[Saved data entries]
___

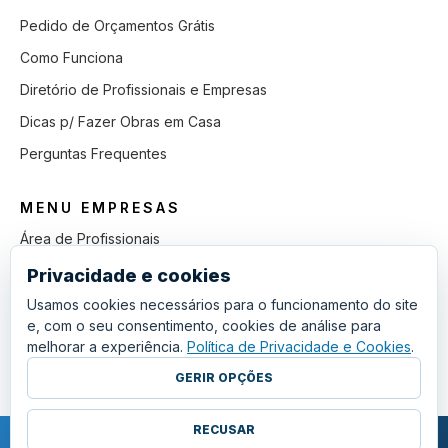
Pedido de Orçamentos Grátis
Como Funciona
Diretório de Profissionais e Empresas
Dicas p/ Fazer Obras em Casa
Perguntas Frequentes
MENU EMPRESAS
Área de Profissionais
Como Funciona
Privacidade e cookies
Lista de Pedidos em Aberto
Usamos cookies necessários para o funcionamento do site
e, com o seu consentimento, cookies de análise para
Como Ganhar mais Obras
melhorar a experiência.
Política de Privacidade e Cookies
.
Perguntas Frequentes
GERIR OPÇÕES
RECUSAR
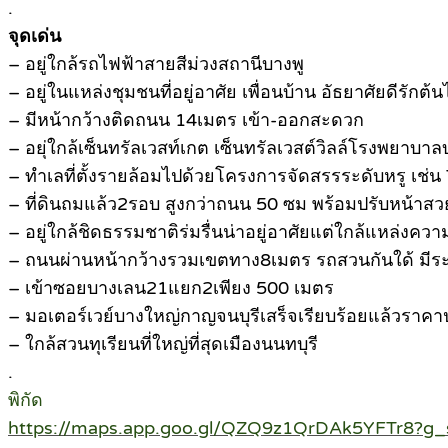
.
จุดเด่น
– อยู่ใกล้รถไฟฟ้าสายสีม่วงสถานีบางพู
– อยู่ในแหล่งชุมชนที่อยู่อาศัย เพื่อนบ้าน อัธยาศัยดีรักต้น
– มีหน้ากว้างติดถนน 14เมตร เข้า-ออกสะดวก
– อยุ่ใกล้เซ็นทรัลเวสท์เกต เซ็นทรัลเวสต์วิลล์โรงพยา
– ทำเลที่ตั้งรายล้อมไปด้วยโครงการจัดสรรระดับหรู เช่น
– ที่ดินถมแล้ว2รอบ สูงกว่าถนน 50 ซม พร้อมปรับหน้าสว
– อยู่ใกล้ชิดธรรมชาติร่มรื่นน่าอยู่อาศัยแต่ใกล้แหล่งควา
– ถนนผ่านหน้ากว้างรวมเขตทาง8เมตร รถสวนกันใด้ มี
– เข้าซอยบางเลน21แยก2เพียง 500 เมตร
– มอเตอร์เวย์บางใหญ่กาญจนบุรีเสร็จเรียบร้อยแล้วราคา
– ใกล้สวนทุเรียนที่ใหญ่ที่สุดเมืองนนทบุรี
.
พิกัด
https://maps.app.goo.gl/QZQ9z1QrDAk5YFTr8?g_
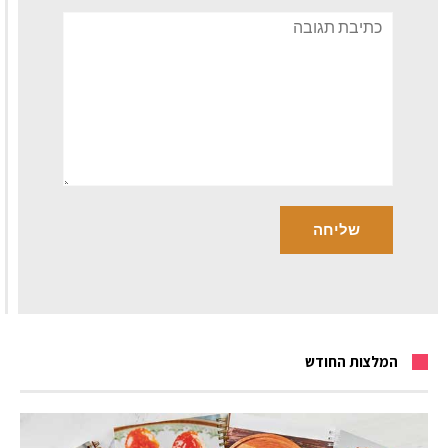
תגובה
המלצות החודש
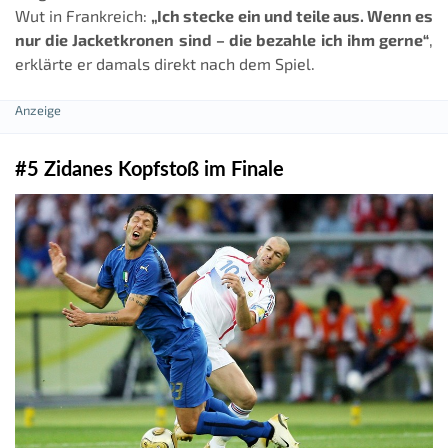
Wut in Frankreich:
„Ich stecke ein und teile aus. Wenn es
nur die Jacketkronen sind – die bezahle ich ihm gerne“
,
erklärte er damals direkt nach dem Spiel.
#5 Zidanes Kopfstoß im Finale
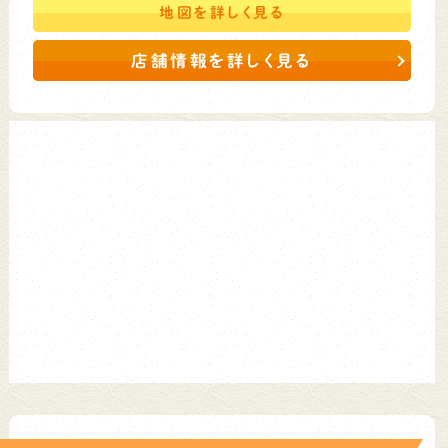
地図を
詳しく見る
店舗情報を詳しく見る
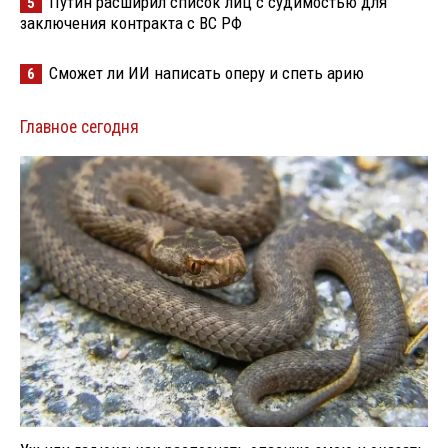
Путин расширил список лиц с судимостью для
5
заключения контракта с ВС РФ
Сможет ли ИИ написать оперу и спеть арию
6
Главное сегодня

___

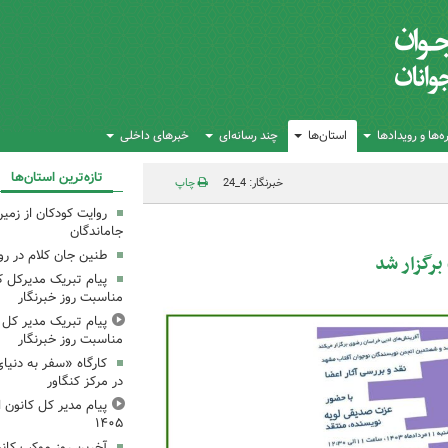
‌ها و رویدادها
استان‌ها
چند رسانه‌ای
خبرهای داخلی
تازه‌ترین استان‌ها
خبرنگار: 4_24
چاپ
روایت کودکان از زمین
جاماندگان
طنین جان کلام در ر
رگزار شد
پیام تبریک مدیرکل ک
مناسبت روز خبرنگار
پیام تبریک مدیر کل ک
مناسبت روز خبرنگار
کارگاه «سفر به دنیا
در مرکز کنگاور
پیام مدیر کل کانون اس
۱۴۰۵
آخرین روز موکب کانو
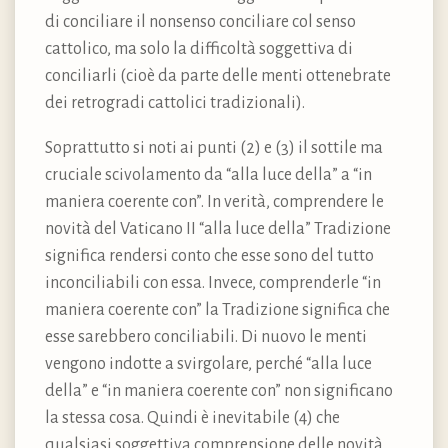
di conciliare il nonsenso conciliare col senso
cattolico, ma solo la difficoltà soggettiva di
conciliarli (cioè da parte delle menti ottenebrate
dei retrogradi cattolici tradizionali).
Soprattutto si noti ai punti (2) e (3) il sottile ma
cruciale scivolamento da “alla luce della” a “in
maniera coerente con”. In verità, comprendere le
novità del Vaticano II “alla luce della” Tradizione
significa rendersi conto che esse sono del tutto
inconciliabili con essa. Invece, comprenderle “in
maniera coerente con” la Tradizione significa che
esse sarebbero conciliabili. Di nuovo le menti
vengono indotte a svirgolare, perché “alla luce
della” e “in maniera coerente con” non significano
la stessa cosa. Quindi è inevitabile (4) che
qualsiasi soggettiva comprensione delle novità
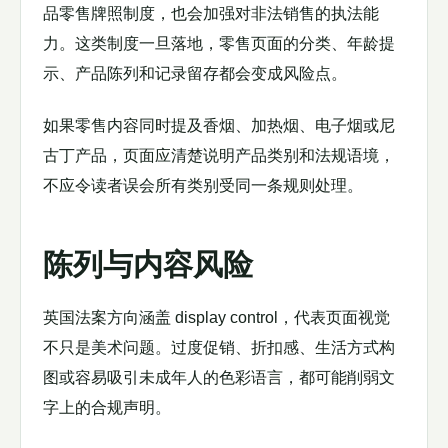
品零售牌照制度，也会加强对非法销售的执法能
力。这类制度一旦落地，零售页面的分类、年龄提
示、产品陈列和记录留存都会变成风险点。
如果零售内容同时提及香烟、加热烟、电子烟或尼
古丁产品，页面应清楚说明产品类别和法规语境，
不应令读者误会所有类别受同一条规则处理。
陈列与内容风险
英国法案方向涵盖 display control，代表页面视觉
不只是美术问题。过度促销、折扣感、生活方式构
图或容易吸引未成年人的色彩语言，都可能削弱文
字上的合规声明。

___

- **EXERCISE DETAILS**
Copy out, exactly and alone, the lines of the entries above between the ones holding "Pedido de Orçamentos Grátis" and "Usamos cookies necessários", inclusive.

- **ANSWER TO THIS PROBLEM**
Pedido de Orçamentos Grátis
Como Funciona
Diretório de Profissionais e Empresas
Dicas p/ Fazer Obras em Casa
Perguntas Frequentes
MENU EMPRESAS
Área de Profissionais
Como Funciona
Privacidade e cookies
Lista de Pedidos em Aberto
Usamos cookies necessários para o funcionamento do site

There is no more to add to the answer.